ウィルス
「氷室君はウサギの狩りしないの?」
アヤの手元の本の中で貴族の主人公が夢中になっているウサギを狩るゲームに興味津々な事がばれた。
「アヤは野生のウサギ見たことある?」
僕たちが外を歩いていて物陰からウサギが飛び出してきたことなんてない。
「ウサギがいないから狩りをしないの?」
「ちょっと違う。昔ね遊びの為にウサギを放した人がいたんだ。ウサギは繁殖し増えた、遊びにしては面白くないくらいに獲物が増えたんだ。そこであるウィルスをばら撒いたんだ。」
自分たちが楽しむために増やし、不必要になったから処分する。娯楽ってそういう物だと僕は思う。
「ひどいね。だからウサギがいないんだ。」
「ちょっと違う。致死率99%のウィルスは99%以上のウサギを死に至らせた。しかし1%以下のウサギは死に至らなかった。そのウサギはウィルスの宿主となり共存した。今いるウサギはそのウサギの子孫だよ。」
「わかった。そのウサギにもウィルスにも感情があったんだね。きっと恋したんだ。惹かれあったからお互いに殺されないように殺さないように隠れて一緒にいるんだね。

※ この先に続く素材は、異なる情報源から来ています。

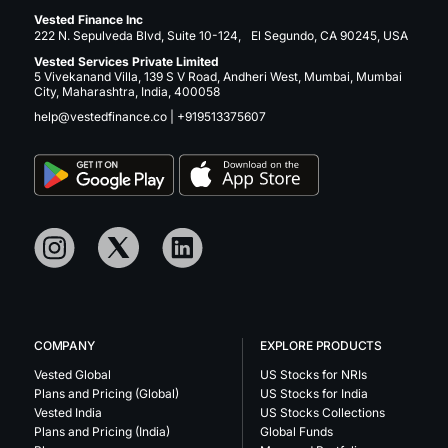
Vested Finance Inc
222 N. Sepulveda Blvd, Suite 10-124, El Segundo, CA 90245, USA
Vested Services Private Limited
5 Vivekanand Villa, 139 S V Road, Andheri West, Mumbai, Mumbai
City, Maharashtra, India, 400058
help@vestedfinance.co
|
+919513375607
COMPANY
EXPLORE PRODUCTS
Vested Global
US Stocks for NRIs
Plans and Pricing (Global)
US Stocks for India
Vested India
US Stocks Collections
Plans and Pricing (India)
Global Funds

」
アヤは目をキラキラさせて笑いかけてくれた。僕はウィルスと共存しているウサギを口に入れたら死に至る。狩りをしない理由は死にたくないから。でも僕は、嘘つきだ。
「だから僕はウサギを例え見つけても狩りなんかしないよ。第三者が引き裂くなんて野暮でしょ。」
ウサギとウィルスはアヤと僕に似ている。ウィルスの効かないウサギは存在している。死に至らせる事の出来ないウィルスは存在している。それは進化でも変異でもない、アヤの言う通り恋だと素敵だ。僕はウサギに恋してないから口に銜えただけで死に至る。僕はアヤを口に銜えたりはしない。